Konuya ilişkin İleri’ye konuşan Parisa ¨Şiddete maruz kalmış, ezilmiş ve yasal açıdan hiçbir hakka sahip olmayan, çocuklu bir kadın olarak baskılardan, şiddetlerden kurtulmaya çalıştım ama Türkiye’den gönderilmemin önünde hiçbir engel kalmadı¨ dedi. Eğer İran’a geri dönerse aile baskılarından dolayı ya eski eşiyle tekrar evlenmek zorunda kalacağını ya da aşiret büyüklerinden biriyle evlenmek zorunda kalacağını söyleyen Parisa, ¨Ailemin bana defalarca gönderdiği mesajlarda öldürülmemem için tek yolun bu olduğu söylendi, eğer evlenmeyi kabul etmezsem çocuğumu benden alır beni de öldürürler¨ ifadelerini kullandı.

‘İSTEDİKLERİ ANDA PARİSA’YI SINIR DIŞI EDEBİLİRLER’

Parisa’nın avukatı olan Avukat Burak Bayramcı ise ¨Parisa Hanım için buradaki hukuki süreç sonlandı, gidebileceğimiz başka bir merci yok¨ dedi.

Reddin gerekçesinin, İstanbul İl Göç İdaresi’nin uzmanının tamamen soyut ve öznel değerlendirmelerine dayandığını söyleyen Av. Bayramcı şöyle konuştu:

¨Dilekçelerimizde Parisa’nın İran’da maruz kaldığı her şeyi belgeleriyle anlattık, vücudundaki darp izlerinin, yara ve yanık izlerinin fotoğrafları dahi mevcuttu. İdare Mahkemesi bu başvurumuzu reddetti ve biz de İstinaf Mahkemesi’ne taşıdık, İstinaf da reddetti. İstinaf’ta kesinleşen bir dava olduğu için Danıştay’a gidemiyoruz ve dolayısıyla ret kararı kesinleşmiş oluyor. Bu konuda yapabileceğimiz başka bir şey kalmadı. İstedikleri anda Parisa’yı sınır dışı edebilirler.¨

‘TÜRKİYE’DE KORUMA TALEPLERİ KONUSUNDA ÜLKE BAZLI DEĞERLENDİRME YAPILIYOR’

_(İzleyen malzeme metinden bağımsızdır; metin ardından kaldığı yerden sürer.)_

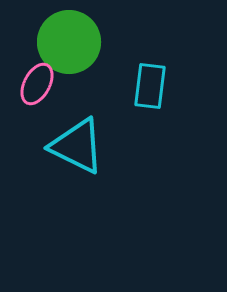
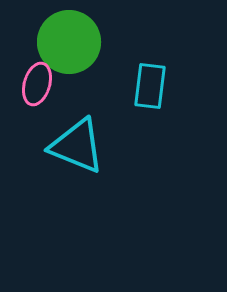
pink ellipse: rotated 12 degrees counterclockwise
cyan triangle: rotated 4 degrees counterclockwise
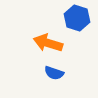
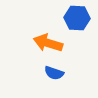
blue hexagon: rotated 15 degrees counterclockwise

Daha önceki benzer davalara verilen ret kararlarından da yola çıkarak, Türkiye’de koruma talepleri konusunda ülke bazlı bir değerlendirme yapıldığını söyleyen Av. Bayramcı, ¨Bu davalarda salt hukuki bir inceleme yapılmıyor, devlet İran’dan veya Türki cumhuriyetlerden gelen mültecilerin davasına olumsuz yaklaşıyor¨ dedi ve bunu ülkeler arası ilişkilerden kaynaklı siyasi bir yaklaşım olarak değerlendirdi.

DAHA ÖNCE AYNI KOŞULLARDAKİ BİR KIZ ÇOCUĞU KATLEDİLMİŞTİ

Parisa’nın başvurularının reddedilmesi, İran’da erkek şiddetinden kaçan 17 yaşındaki kız çocuğunun yakın zamanda vahşice katledilmesini bir kez daha akıllara getirdi. 

Şubat 2022’de İran'ın Huzistan eyaletinin başkenti Ahvaz'da, Mona Hayderi isimli kız çocuğu, evli olduğu erkeğin baskısından ve şiddetinden kurtulmak için Türkiye'ye kaçmıştı ancak daha sonra ailesi tarafından tekrar İran'a götürülmüştü. 

Mona Hayderi, İran’a götürüldükten sonra evli olduğu erkek tarafından Ahvaz'ın Kasaei Meydanı'nda vahşice katledilmişti.